Despite rapid growth in the adoption of behavioral science over the last decade, some have argued that the field may not be reaching its full potential. When behavioral scientists focus on identifying new applications for existing frameworks, we risk falling short of innovative growth into new technologies and approaches. There is certainly still room to improve and scale the existing suite of behavioral science tools. But if we want applied behavioral science to magnify its role in creating and sustaining long-term social impact in a rapidly changing world, it’s time to expand our toolkit.
Innovative machine learning methods for estimating heterogeneous treatment effects (for example, causal forests) enable behavioral scientists to strategically deliver interventions to those most likely to benefit from them. Crucially, these methods also reveal who is not likely to benefit from an intervention, allowing us to design alternative solutions that will work for these individuals and meet the diverse needs of a heterogeneous population. This is a departure from the status-quo, in which we design and test behavioral interventions to see if they are effective on average. Existing methods do allow us to explore differences in response to treatment between pre-specified subgroups, but they do not capture the complex and intertwined factors that truly drive variation in how people respond to interventions.
In 2019, with support from Schmidt Futures and The Alfred P. Sloan Foundation, ideas42 collaborated with the Golub Capital Social Impact Lab at Stanford University to apply machine learning methods to a set of real-world behavioral interventions. We chose a set of prior ideas42 experiments that had positive average treatment effects (we knew they worked well, on average), and set out to explore heterogeneous treatment effects (for whom do these interventions work?). Ultimately, the goal is to use information about how different people respond to treatment to make strategic decisions about who should receive an intervention in the future.
The culmination of our first year of work is the new report: Computational Applications to Behavioral Science. It is designed to be a guide for researchers, policy-makers, and practitioners who want to use machine learning to enhance their own field experiments – with a particular focus on behavioral science interventions. The report includes technical descriptions and tutorials for how to implement these methods, two illustrative case studies, and reflections on which experimental contexts are best suited for this particular application of machine learning.
In one of our case studies, we revisit data from a five-year partnership with the City University of New York (CUNY). Of the 13 randomized controlled trials (RCTs) that we ran with CUNY, four tested behavioral interventions encouraging community college students to secure their financial aid by renewing the Free Application for Federal Student Aid (FAFSA). On average, students who received behaviorally-informed text messages and emails were between 4 and 9 percentage points more likely to renew FAFSA by the June 30th priority deadline. With our existing set of tools, we could see that the intervention was effective, but lacked insight into whether the campaign was equally effective for all students.

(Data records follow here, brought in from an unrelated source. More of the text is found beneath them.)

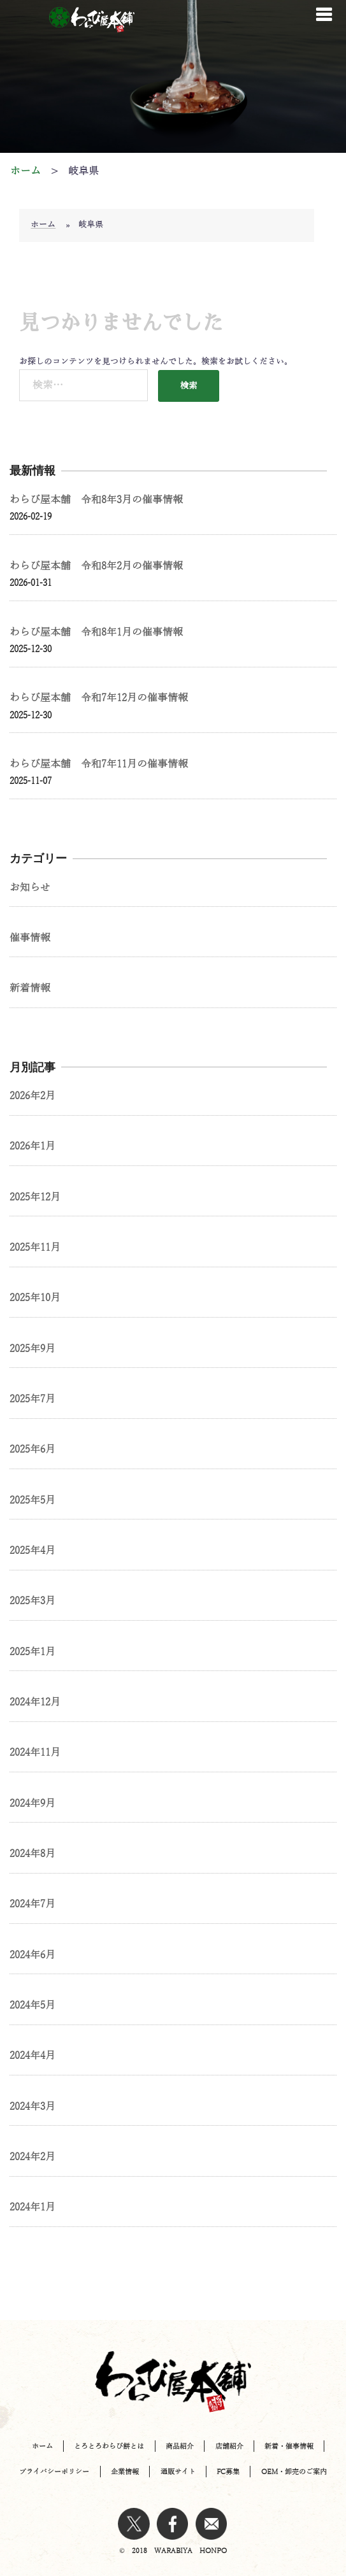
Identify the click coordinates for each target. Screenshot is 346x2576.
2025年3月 (32, 1601)
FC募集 (228, 2471)
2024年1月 (32, 2207)
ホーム (43, 224)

Using machine learning, we discovered that students who unenrolled during the semester had significantly lower treatment effects (by about 4 percentage points) compared to students who remained enrolled. This insight serves two purposes from a policy-maker or practitioner’s perspective: first, we see evidence that those who unenroll during the semester need more intensive interventions (for example, personal outreach from advising staff) to encourage them to renew the FAFSA and help them overcome a multitude of other barriers to persistence. Second, we can make an informed decision about whether it is worthwhile to send messages to a group that is not benefitting from them (but is also not being harmed). This tradeoff becomes especially important in cases where the intervention is costly, or if we think inundating students with ineffective messages might cause them to ignore other important notifications.
Having learned something about who benefits most from an intervention treatment, how do we target the right messaging to the right students? School administrators, of course, do not know ahead of time who is going to unenroll during the semester. Fortunately, we can use machine learning to help predict how each student will respond to the intervention and assign treatment to those most likely to benefit. We can also compare this approach to other ways of assigning treatment (for example, randomization) to determine which is a more “optimal policy” (i.e. leads to better outcomes). In this case, assigning treatment based on predicted treatment effect appears to be the “optimal policy.”
Through this process, we also learned a lot about how to scope behavioral science interventions and designs that incorporate machine learning methods successfully. In the report, we provide tips for designing experiments that allow for detecting heterogeneity if it exists. This application of machine learning will be most impactful in settings where multiple treatment arms are possible, where the data are both long and wide, and where there are behavioral – not just demographic – data (for example, information about somebody’s past engagement with a program or resource). The potential for impact is especially high in cases where some treatment options are expensive or hard to implement, but may be more effective for some people; when we know more about who really benefits from an expensive intervention, we can reduce the overall cost of implementation or maximize outcomes within cost constraints.
Our initial case study with CUNY holds significant promise for this approach. If we scope, design, and test evidence-based, thoughtful behavioral interventions with machine learning methods as part of our toolkit, behavioral science is even more well-positioned to positively impact millions of lives in the future.